** ACTION ITEM **
The needed output is the run of lines below from the one containing "noviembre 2022" through the one containing "Nội dung liên quan", copied exactly and free of pictures.

** RECORDS SHOWN **
--- START ---

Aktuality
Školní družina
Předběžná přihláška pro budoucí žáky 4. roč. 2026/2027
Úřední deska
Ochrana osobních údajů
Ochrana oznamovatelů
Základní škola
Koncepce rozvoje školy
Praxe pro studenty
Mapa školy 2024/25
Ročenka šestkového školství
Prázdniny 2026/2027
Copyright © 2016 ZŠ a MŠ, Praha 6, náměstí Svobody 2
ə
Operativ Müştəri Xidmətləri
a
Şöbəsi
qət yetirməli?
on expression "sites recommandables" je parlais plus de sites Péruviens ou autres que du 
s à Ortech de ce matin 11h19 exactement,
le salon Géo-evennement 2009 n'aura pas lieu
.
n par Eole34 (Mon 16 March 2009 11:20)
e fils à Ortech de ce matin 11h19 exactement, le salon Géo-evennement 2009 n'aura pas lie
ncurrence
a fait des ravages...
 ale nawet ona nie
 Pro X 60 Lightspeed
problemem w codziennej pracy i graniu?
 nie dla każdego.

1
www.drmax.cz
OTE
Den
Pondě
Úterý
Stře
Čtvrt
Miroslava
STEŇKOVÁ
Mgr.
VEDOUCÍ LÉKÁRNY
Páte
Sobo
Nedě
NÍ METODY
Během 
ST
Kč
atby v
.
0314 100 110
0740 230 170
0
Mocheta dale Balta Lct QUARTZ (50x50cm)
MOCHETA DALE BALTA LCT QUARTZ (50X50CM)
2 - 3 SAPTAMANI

--- END ---
--- START ---

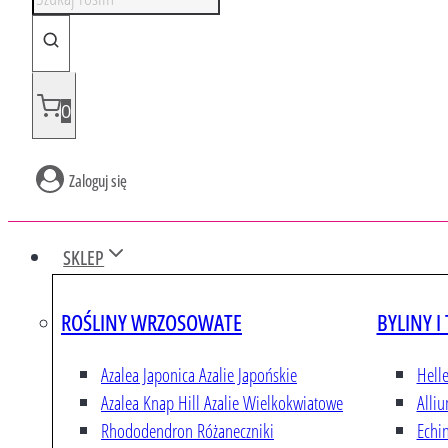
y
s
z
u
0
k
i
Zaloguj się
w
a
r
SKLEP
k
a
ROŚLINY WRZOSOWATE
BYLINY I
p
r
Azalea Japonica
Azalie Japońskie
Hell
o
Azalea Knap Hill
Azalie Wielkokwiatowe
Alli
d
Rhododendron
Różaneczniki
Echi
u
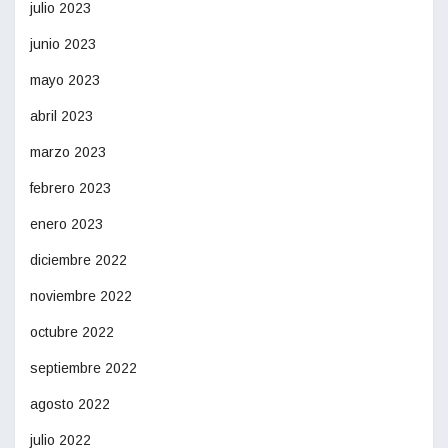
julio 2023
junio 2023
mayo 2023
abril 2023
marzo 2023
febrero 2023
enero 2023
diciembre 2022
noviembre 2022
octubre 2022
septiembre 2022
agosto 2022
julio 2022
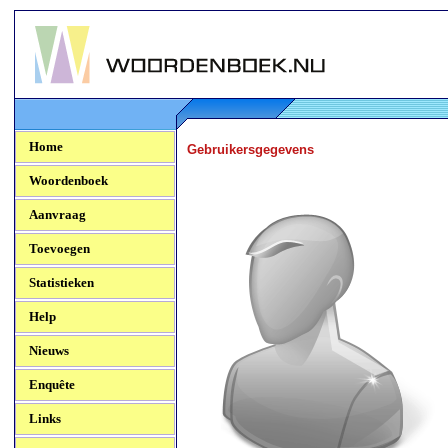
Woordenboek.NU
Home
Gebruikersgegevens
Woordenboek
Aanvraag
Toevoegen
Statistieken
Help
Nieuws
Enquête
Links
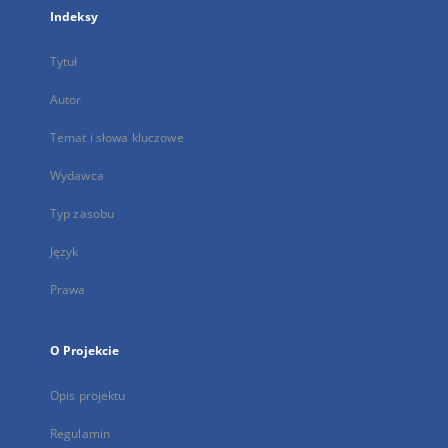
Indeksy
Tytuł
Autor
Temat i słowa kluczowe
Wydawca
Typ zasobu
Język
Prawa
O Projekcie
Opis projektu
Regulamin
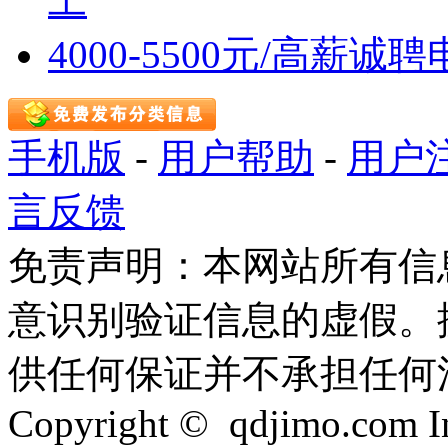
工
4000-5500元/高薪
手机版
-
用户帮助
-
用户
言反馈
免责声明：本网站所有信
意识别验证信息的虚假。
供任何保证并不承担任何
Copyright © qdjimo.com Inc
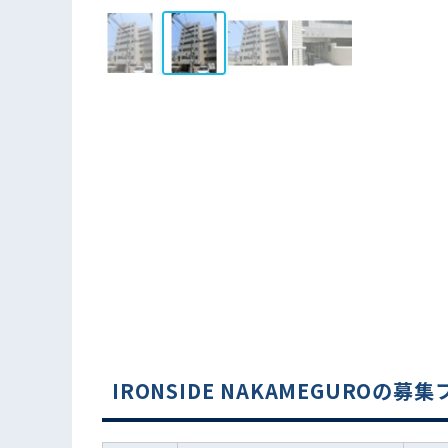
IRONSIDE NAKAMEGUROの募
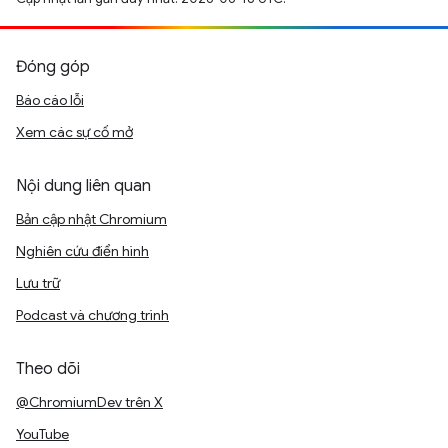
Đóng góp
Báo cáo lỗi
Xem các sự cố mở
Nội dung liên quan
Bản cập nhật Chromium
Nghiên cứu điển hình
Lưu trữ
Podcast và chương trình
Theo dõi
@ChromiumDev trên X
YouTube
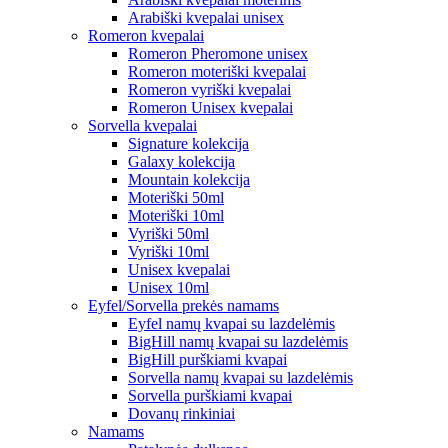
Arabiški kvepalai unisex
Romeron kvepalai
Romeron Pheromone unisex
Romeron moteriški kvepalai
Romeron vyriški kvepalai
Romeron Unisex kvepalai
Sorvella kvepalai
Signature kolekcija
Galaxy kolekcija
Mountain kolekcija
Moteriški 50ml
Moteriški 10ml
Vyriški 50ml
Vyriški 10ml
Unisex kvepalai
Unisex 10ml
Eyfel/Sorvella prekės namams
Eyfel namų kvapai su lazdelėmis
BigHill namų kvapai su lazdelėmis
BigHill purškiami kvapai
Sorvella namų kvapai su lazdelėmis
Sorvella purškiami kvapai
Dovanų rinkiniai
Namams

--- END ---

** RESPONSE BELOW **
noviembre 2022
octubre 2022
septiembre 2022
agosto 2022
julio 2022
Woordenboek.NU
Home
Gebruikersgegevens
Woordenboek
Aanvraag
Toevoegen
Statistieken
Help
Nieuws
Enquête
Links
Indeksy
Tytuł
Autor
Temat i słowa kluczowe
Wydawca
Typ zasobu
Język
Prawa
O Projekcie
Opis projektu
Regulamin
工
4000-5500元/高薪
手机版
-
用户帮助
-
用户
言反馈
免责声明：本网站所有信
意识别验证信息的虚假。
供任何保证并不承担任何
Copyright © qdjimo.com Inc
IRONSIDE NAKAMEGUROの募
Đóng góp
Báo cáo lỗi
Xem các sự cố mở
Nội dung liên quan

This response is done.